The Socialism Conference offers a unique opportunity to rebuild and form new connections with like-minded people who are thinking about and organizing around these issues, and who also recognize the need for transformative change and radical action. So, get registered and come find your comrades! We’ve got work to do.

Phil Gasper

It’s been more than three years since the last in-person Socialism Conference, so I’m really looking forward to this one. I’ve been attending since the conference first began and each time, I have learned an amazing amount, made new political friends, and left inspired and motivated to continue organizing.

Some highlights from past conferences include Egyptian revolutionaries talking about their role in the Tahrir Square uprising that overthrew the Hosni Mubarak dictatorship. Incredible panels of educators and students after the Chicago teachers strike and then the red-state revolt of 2018. Donna Murch on the history of the Black Panther Party. Members of the Combahee River Collective talking about the Black feminist tradition. Anand Gopal with first-hand reports of the situation in Afghanistan and Syria. But also the many great sessions that provide introductions to basic Marxist and socialist ideas.

Socialism is a gathering of activists. There are meetings on contemporary issues, theory, history, debates on the Left, culture, and a lot more. What makes it so valuable is that the issues are not discussed in an academic or abstract way, but from the point of view of people who not only want to change the world but are actively involved in trying to do that.

In the past there have also been a large number of international guests with reports and lessons from struggles in their own countries. There’s also great entertainment and plenty of time for informal discussion outside the meetings.
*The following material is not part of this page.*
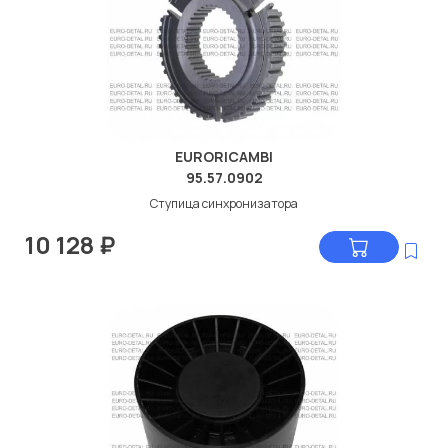
EURORICAMBI
95.57.0902
Ступица синхронизатора
10 128
₽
I don’t think anything can replace in-person gatherings. Zoom events have their place and have been indispensable over the past couple of years, but they don’t allow you to continue the discussion after the meeting or do the kind of networking that is possible at an event like Socialism. And you don’t get the atmosphere of being in a room with several hundred other people listening to speakers who have been involved in some of the major struggles taking place in the US and around the world.

I realize that not everyone is in a position to come to a gathering of this kind right now. But if you are healthy and vaccinated, I would definitely encourage you to consider it.

The last few years have been tough on almost everyone, so the inspiration and motivation are particularly needed now.